Guitarist and singer Big Joe Williams was born in 1903 in Crawford, Mississippi. (No relation to Georgia born big band singer, 'Joe Williams' who sang with Count Basie's Orchestra for several years.) By the time he was in his teens, Big Joe Williams was on the road travelling the southern USA states playing street corners, juke joints, parties and and lumbar camps, and this was the pattern of most of his life. Before he was twenty years old he had joined the Birmingham Jug Band, and was with them when they recorded for the Okeh label in 1930. Although he was a traveller by nature, he spent quite a lot of time in St Louis where he became a close friend of Bessie Smith. It was in St Louis that Williams met Lester Melrose and he accompanied Melrose to Chicago in 1935 to record.
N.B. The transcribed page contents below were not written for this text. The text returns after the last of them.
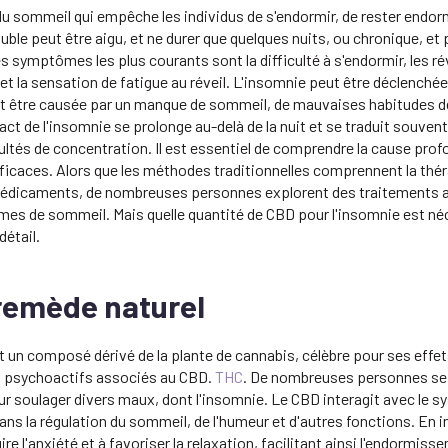
du sommeil qui empêche les individus de s'endormir, de rester endor
uble peut être aigu, et ne durer que quelques nuits, ou chronique, et
s symptômes les plus courants sont la difficulté à s'endormir, les ré
e et la sensation de fatigue au réveil. L'insomnie peut être déclenchée
t être causée par un manque de sommeil, de mauvaises habitudes d
t de l'insomnie se prolonge au-delà de la nuit et se traduit souvent
ficultés de concentration. Il est essentiel de comprendre la cause pro
ficaces. Alors que les méthodes traditionnelles comprennent la thé
édicaments, de nombreuses personnes explorent des traitements a
mes de sommeil. Mais quelle quantité de CBD pour l'insomnie est né
détail.
remède naturel
t un composé dérivé de la plante de cannabis, célèbre pour ses effe
ts psychoactifs associés au CBD.
THC
. De nombreuses personnes se 
 soulager divers maux, dont l'insomnie. Le CBD interagit avec le
dans la régulation du sommeil, de l'humeur et d'autres fonctions. En 
re l'anxiété et à favoriser la relaxation, facilitant ainsi l'endormiss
He  recorded six tracks at that session including his most famous song, "Baby, Please Don't Go", and also "49 Highway". He continued to work with Melrose until 1945, producing his classic track "Crawling King Snake" in 1941. During this period he recorded and performed with some of the great contemporary blues artists of the time including  harp player John Lee "Sonny Boy" Williamson, pianist Peetie Wheatstraw Robert Nighthawk and St. Louis resident Charley Jordan.
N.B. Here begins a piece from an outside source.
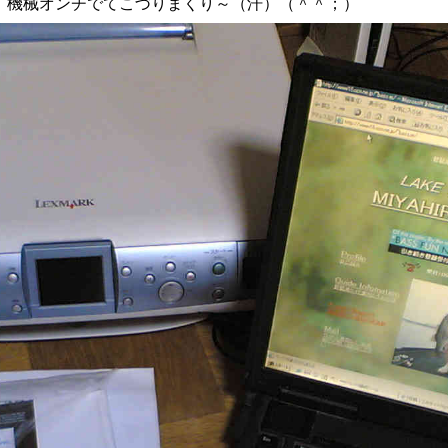
！機械オンチでてこづりまくり～（汗）（＾＾；）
Williams approach to guitar playing was very influenced by Charlie Patton and he played his unusual 9 string guitar almost like a drum to intensify the rhythmic effect, accompanied by his fierce, almost aggressive singing. With the downturn of interest in rural blues during the late 1940's and 1950's,Williams career petered off at that time and he returned to his itinerant lifestyle. The revival of interest in the 1960's brought Williams back to the studio, recording for Victoria Spivey's label Spivey Records. He also enjoyed success on the student and folk festival circuit, and he toured Europe twice, in 1968 and in 1972. One of the greats, he died in Georgia in 1982, aged 79, and was inducted into the Blues Foundation's Hall of Fame in 1992.